We face computing clouds, internet companies that do not have a single server, virtual appliances for quick installation of, let’s say, blog server with WordPress, without any knowledge about software requirements. Virtual appliances, this is complete virtual machines, can contain already configured software (most trivial example would be LAMP - Linux, Apache, MySQL and PHP). So far I found only one such appliance for bioinformatics: it’s called DNALinux Virtual Desktop Edition and contains, among others, BLAST, EMBOSS, Pymol, BioPerl and Biopython. Since VMWare server is free (although registration is required), this makes pretty nice alternative for those with Windows machines, as it allows for running windowed linux at a speed of ca. two-thirds of a native system. VMWare software can create a virtual machine out of the working system, but I wouldn’t recommend that as we usually have much more software installed than it’s needed to run our own programs. So creating a virtual appliance for, let’s say, BLAST, would mean installing a fresh copy of our favourite linux under VMWare Server with nothing more than necessary libraries, copy of BLAST executables and possibly a web interface. Voilla. Virtual appliance for BLAST, anybody?

While it may seem a bit of overkill at first, I don’t think it is in the long run. Porting the software to other operating systems is only part of the story - maintenance to keep it working with newer version of the libraries is another. There’s a lot of programs that are not actively maintained for a long time. I have two quick examples where virtual appliance approach would save them from forgetting: PovChem (rendering of molecules, depends on some ancient libraries) or MACAW (it doesn’t work on anything but Mac OS 9, Windows version crashes the system). OK, MACAW may be not fair, as we face here legal issues with the operating system, but I believe any heavy software user already didn’t count how many times hadn’t tried some well-thought software because of its requirements.

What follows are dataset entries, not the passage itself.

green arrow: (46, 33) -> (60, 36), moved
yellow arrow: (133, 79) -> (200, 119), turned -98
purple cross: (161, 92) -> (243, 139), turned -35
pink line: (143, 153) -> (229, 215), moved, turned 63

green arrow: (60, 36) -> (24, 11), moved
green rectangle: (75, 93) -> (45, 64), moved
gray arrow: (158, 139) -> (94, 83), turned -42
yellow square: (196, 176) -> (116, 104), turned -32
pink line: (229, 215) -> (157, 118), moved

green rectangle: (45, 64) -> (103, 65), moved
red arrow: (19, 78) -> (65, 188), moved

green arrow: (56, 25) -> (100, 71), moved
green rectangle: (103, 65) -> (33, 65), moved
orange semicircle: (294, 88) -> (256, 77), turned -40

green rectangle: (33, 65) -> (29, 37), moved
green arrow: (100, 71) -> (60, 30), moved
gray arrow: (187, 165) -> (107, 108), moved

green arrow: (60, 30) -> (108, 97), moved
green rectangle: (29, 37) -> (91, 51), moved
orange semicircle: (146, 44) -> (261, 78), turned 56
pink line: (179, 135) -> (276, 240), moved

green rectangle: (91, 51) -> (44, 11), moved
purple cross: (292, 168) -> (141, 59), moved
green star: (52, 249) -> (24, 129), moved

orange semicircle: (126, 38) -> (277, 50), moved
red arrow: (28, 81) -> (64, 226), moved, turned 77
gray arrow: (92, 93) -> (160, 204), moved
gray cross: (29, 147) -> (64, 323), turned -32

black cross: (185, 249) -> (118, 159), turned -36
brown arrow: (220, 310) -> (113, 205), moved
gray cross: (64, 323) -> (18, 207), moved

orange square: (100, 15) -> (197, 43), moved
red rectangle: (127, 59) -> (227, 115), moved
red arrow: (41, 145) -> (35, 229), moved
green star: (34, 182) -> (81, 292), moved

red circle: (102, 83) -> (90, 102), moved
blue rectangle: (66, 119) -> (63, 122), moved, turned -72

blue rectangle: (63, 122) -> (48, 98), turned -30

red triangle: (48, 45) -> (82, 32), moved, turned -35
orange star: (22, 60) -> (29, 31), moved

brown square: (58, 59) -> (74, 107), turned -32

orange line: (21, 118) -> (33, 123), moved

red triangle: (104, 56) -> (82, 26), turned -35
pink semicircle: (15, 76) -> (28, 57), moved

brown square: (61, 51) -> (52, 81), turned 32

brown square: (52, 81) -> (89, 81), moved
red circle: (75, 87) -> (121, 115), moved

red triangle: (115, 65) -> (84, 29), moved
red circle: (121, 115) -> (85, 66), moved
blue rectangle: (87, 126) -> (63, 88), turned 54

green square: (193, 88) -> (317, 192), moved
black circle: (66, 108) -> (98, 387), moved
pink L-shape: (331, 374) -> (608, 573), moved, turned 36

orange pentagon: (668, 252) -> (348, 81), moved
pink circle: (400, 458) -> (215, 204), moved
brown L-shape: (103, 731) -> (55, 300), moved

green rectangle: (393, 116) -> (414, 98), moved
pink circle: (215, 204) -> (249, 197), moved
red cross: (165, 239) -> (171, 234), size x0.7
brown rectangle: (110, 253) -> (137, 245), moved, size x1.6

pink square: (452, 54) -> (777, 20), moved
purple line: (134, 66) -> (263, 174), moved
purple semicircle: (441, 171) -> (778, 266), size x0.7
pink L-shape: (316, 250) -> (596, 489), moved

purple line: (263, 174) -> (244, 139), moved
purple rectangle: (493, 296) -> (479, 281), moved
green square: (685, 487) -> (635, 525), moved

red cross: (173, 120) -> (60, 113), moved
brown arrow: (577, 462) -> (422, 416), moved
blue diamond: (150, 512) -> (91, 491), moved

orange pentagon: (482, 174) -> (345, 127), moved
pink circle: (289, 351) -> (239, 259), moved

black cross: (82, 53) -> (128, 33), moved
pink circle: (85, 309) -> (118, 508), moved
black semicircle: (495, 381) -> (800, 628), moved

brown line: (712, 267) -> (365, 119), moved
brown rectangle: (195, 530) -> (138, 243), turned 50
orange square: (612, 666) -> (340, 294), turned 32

Have a look and try. I’m already running two operating systems (good bye dual-boot) and this is definitely a future for our desktops with already too much processing power. But honestly I dream about a day, when all possible bioinformatics algorithms and biological data will be available at some computing cloud and running Taverna will be a good alternative to all day data munging.

Not so long ago Animesh Sharma pointed to quite old interview of Steven Wolfram about the book “The New Kind of Science” and asked if concepts concerning a biological framework made their way into Mathematica software.

I’ve just returned from Poland Mathematica Conference, and I can answer that question: no, they didn’t. While there were people using Modelica and Mathematica to model some stochastic processes in cells, Mathematica itself does not provide much of a support for any sophisticated description of biological mechanisms. Implications of concepts from The New Kind of Science book looked very promising - it’s a pity that we are not given tools to verify them ourselves.

Impressive thing about Qutemol rendering with ambient occlusion is that this method is used in real time. I’ve put a small video showing a difference between typical rendering and Qutemol’s method (well, I hope it’s visible, quality of this video is pretty bad, but it’s my first file posted on YouTube).

The bad thing about Qutemol is that so far it works mostly only on the Windows OS (I’m not the last person having problems running it on the OSX). Linux users are out of luck - Qutemol needs hardware support for 3D rendering, so a virtual machine with Windows is not a solution.